Halo as an “unlock” with value creating new self-organizing relationships

Ultimately, Halo is a type of pseudonymous curriculum vitae. This permits the self organization of collective effort, based on reputational criteria. These can include economically beneficial organizing. In the first iterations, they permit for collective effort to manifest in trustless context. This may be the most potent effect of the Halo model: it allows for individual actors to band together, with minimal friction, towards a collective objective, and distribute the rewards accordingly.

The possibilities in self-organizing structures are inherently vast, and fractal in nature: the form can repeat itself at larger and larger scales. They can begin in somewhat obvious ways, by empowering existing collective action to be more effective:

  • Game studios can recruit developers and artists based on their Halo (and the Halo of the studio), towards the production of games.

  • Player leagues can recruit players based on their mutual Halo.

  • Creator collectives can form and expand based on mutual Halo.

  • Creators with high Halo can require a “request fee”- developers recruiting game artists of high caliber may be asked to include an application fee for their RFP to be considered by the creator.

  • Player Guilds can form and expand accordingly.

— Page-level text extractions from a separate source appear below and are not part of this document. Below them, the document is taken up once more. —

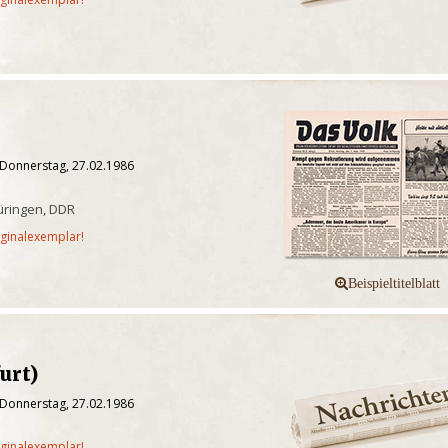
 Donnerstag, 27.02.1986
üringen, DDR
iginalexemplar!
urt)
 Donnerstag, 27.02.1986
iginalexemplar!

  • Player Guilds can take on the task of measuring game quality in terms of Halo generation. Games with high ratings generate more trusted Halo rewards. Players are more likely to play these highly rated games. The guilds providing the ratings are rated as well. Thus a distributed version of “Consumer Reports” emerges for measuring game quality and game economics on behalf of players.

  • DAO formation, per the fusion of Halo and staked tokens as a qualifying method of entry.

In all these cases, the participants are on-chain entities affiliating to a collective entity, whose contract governs the economics of the entity. Thus game revenues are distributed to team members (devs, artists, community team), creator collectives can do the same, and so forth. Members in good standing could potentially acquire collective Halo that cascades to their individual effort within the group, further rewarding participation beyond direct economic benefit.